▶ **ACTIVITY**
The answer must consist of the entire listing, repeated exactly.

▶ **RECORDS SUPPLIED**
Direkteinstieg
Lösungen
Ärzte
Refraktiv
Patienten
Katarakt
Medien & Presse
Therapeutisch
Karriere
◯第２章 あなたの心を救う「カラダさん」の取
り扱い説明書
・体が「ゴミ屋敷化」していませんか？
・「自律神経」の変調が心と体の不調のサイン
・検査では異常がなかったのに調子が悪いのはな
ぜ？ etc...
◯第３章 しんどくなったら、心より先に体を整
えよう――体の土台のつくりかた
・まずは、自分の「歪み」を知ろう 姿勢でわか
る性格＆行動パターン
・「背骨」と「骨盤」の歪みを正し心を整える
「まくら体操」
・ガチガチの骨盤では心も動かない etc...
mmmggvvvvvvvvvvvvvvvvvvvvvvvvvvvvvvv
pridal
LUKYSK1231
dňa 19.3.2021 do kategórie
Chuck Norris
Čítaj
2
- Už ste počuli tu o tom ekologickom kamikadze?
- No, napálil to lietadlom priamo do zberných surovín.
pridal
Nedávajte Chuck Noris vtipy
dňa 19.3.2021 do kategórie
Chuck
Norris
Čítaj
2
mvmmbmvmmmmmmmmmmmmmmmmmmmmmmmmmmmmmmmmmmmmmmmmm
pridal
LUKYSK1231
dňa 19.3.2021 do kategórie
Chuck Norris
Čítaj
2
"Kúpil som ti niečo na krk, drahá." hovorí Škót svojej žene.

▶ **SOLUTION FOR THIS EXERCISE**
Direkteinstieg
Lösungen
Ärzte
Refraktiv
Patienten
Katarakt
Medien & Presse
Therapeutisch
Karriere
◯第２章 あなたの心を救う「カラダさん」の取
り扱い説明書
・体が「ゴミ屋敷化」していませんか？
・「自律神経」の変調が心と体の不調のサイン
・検査では異常がなかったのに調子が悪いのはな
ぜ？ etc...
◯第３章 しんどくなったら、心より先に体を整
えよう――体の土台のつくりかた
・まずは、自分の「歪み」を知ろう 姿勢でわか
る性格＆行動パターン
・「背骨」と「骨盤」の歪みを正し心を整える
「まくら体操」
・ガチガチの骨盤では心も動かない etc...
mmmggvvvvvvvvvvvvvvvvvvvvvvvvvvvvvvv
pridal
LUKYSK1231
dňa 19.3.2021 do kategórie
Chuck Norris
Čítaj
2
- Už ste počuli tu o tom ekologickom kamikadze?
- No, napálil to lietadlom priamo do zberných surovín.
pridal
Nedávajte Chuck Noris vtipy
dňa 19.3.2021 do kategórie
Chuck
Norris
Čítaj
2
mvmmbmvmmmmmmmmmmmmmmmmmmmmmmmmmmmmmmmmmmmmmmmmm
pridal
LUKYSK1231
dňa 19.3.2021 do kategórie
Chuck Norris
Čítaj
2
"Kúpil som ti niečo na krk, drahá." hovorí Škót svojej žene.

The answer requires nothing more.